You are given the sample mean and the population standard deviation. Use this information to construct the 90% and 95% confidence intervals for the population mean. Interpret the results and compare the widths of the confidence intervals.
From a random sample of 72 dates, the mean record high daily temperature in a certain city has a mean of 82.28degreesF. Assume the population standard deviation is 14.77degrees F.
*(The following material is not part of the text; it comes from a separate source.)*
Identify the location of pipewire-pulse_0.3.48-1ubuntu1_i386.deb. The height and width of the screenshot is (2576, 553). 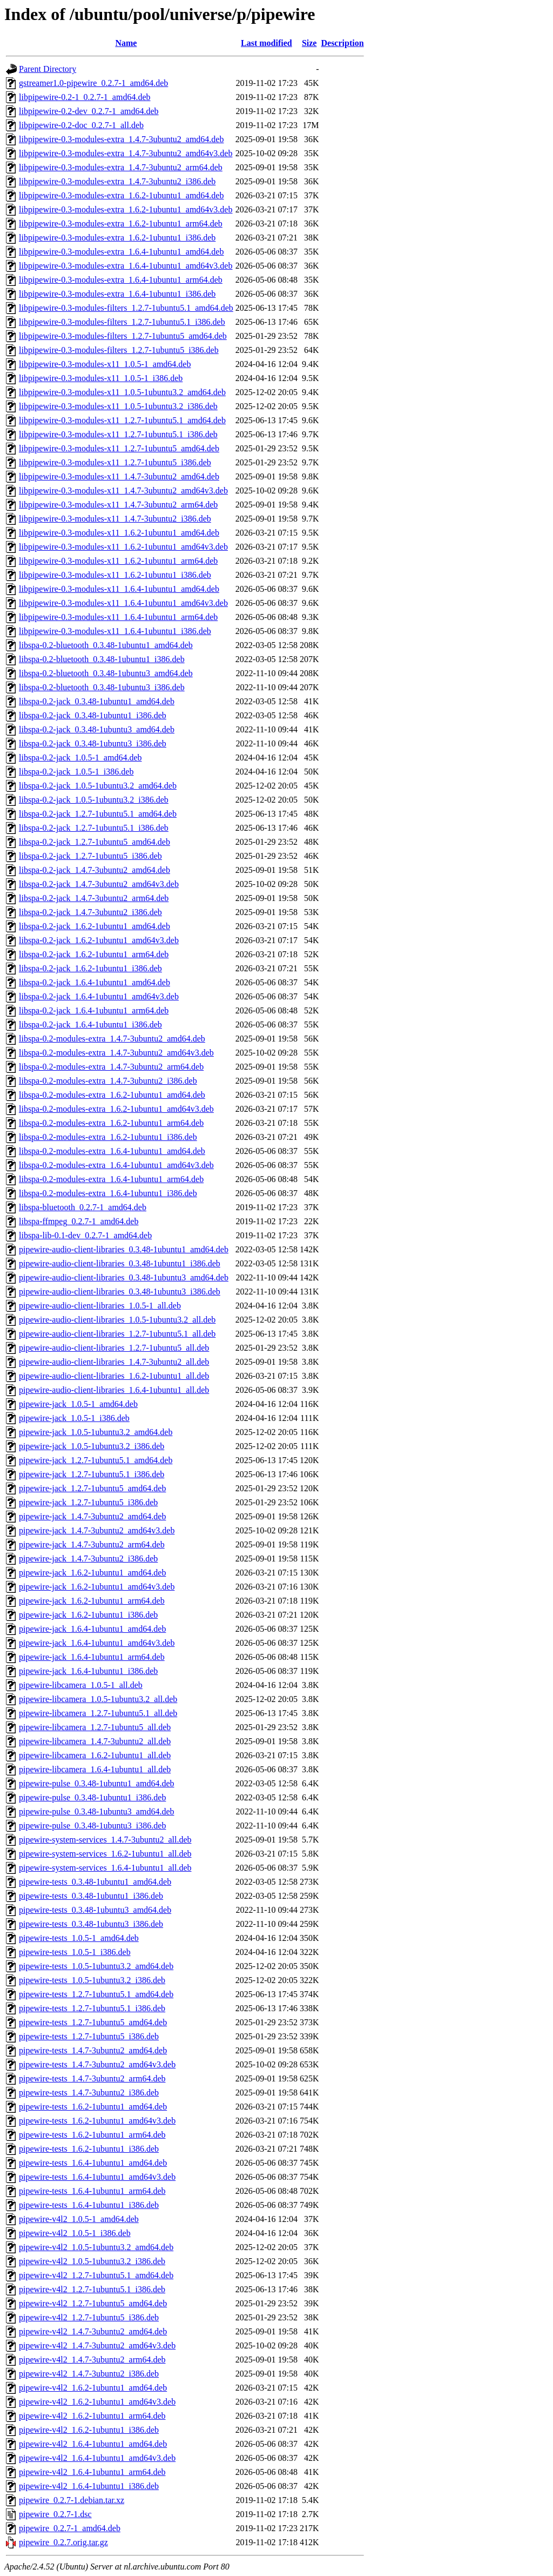
(92, 1797).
the 90% confidence interval?
the 95% confidence interval?
which interval is wider? 95 or 90
interpret the results :
A.
You can be 90% confident that the population mean record high temperature is outside the bounds of the 90% confidence interval, and 95% confident for the 95% interval.
B.
You can be 90% confident that the population mean record high temperature is between the bounds of the 90% confidence interval, and 95% confident for the 95% interval.
C.
You can be certain that the population mean record high temperature is either between the lower bounds of the 90% and 95% confidence intervals or the upper bounds of the 90% and 95% confidence intervals.
D.
You can be certain that the mean record high temperature was within the 90% confidence interval for approximately 65 of the 72 days, and was within the 95% confidence interval for approximately 68 of the 72 days.